When considering BCAA administration per Child-Pugh grading, 51.8% physicians considered all grades (A, B, and C) for BCAA use in patients with cirrhosis, whereas 44.6% considered BCAA use only in patients with grades B and C (Table/Fig 5).
Majority of physicians (71.1%) considered serum albumin ≤3.5 gm/?dL as common indication for BCAA initiation in decompensated cirrhosis. This was followed by BCAA to tyrosine ratio (BTR) ≤3.5, which was considered by 37.3% physicians. Other indications included prothrombin activity ≤60% and platelet count of ≤100 000/?mm3 by nearly equal number of participants (Table/Fig 6).
Dose and duration of BCAA treatment for patients with cirrhosis, HE and patients listed or undergoing LT are shown in (Table/Fig 7). With regards to the dose and duration of BCCA treatment in different liver conditions, we received 69 (83.1%) and 64 (77.1%) physicians responses, respectively. For patients with cirrhosis, dose varied among the physicians, with 21.7% recommended doses ≤10 gm/day and 23.2% recommended doses >10 gm/day. Frequency was predominantly twice a day as stated by 55.1% of physicians. The duration was considered to be ≤3 months by 43.6% of physicians, whereas 29.7% considered duration to be ≥6 months. Some suggested continuation over long-term or until transplantation.
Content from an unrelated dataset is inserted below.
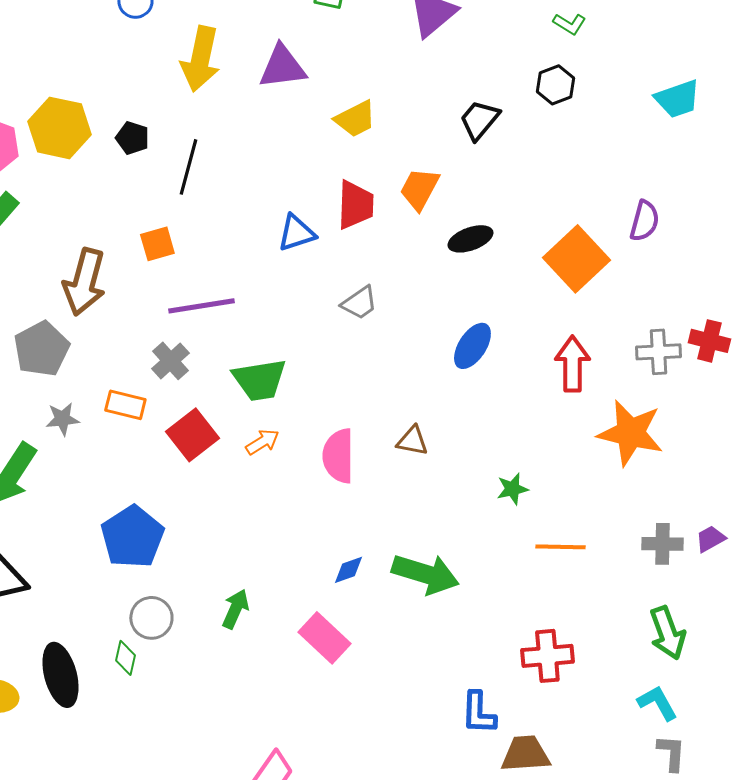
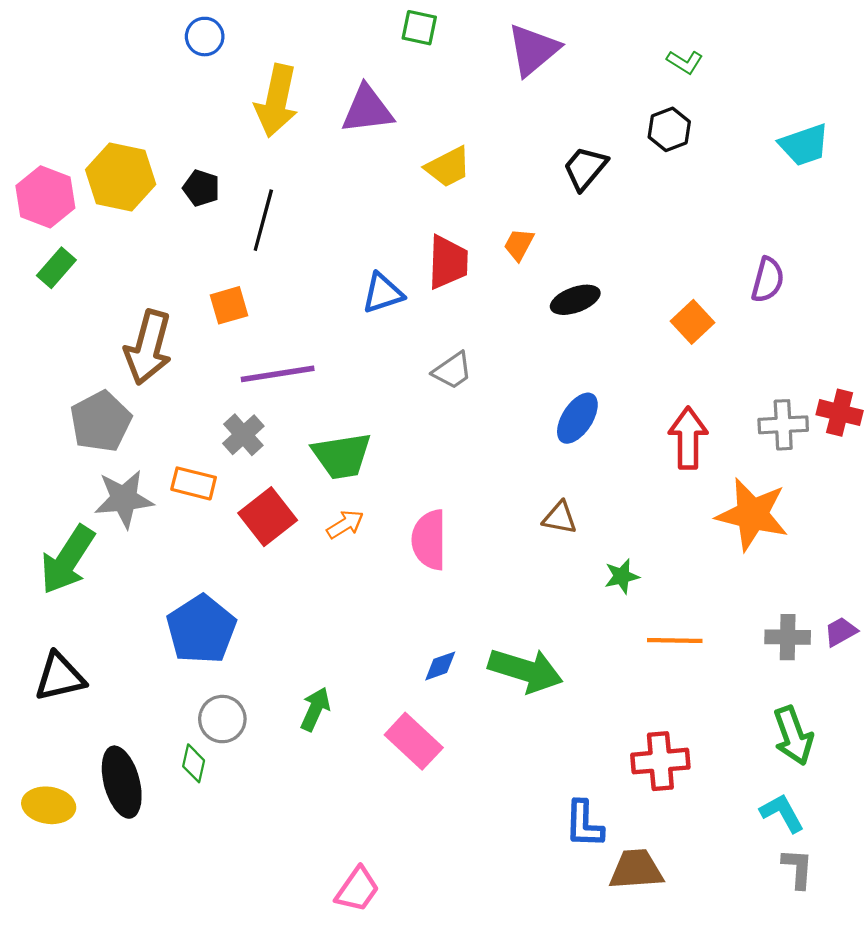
orange trapezoid: (419, 189) -> (519, 244), size x0.7
orange square: (576, 259) -> (692, 322), size x0.6
gray star: (62, 419) -> (124, 499), size x1.6
brown triangle: (412, 441) -> (560, 518), moved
For patients with HE, doses of ≤10 gm/day and >10 gm/day were stated by 21.4% and 15.7% of the physicians, respectively. Frequency was predominantly twice a day as stated by 48.6% of physicians. Majority (61.5%) recommended treatment duration of ≤3 months, whereas 18.5% recommended duration of >6 months. In all, 6.2% of physicians were of the opinion that BCAA should be continued until transplantation.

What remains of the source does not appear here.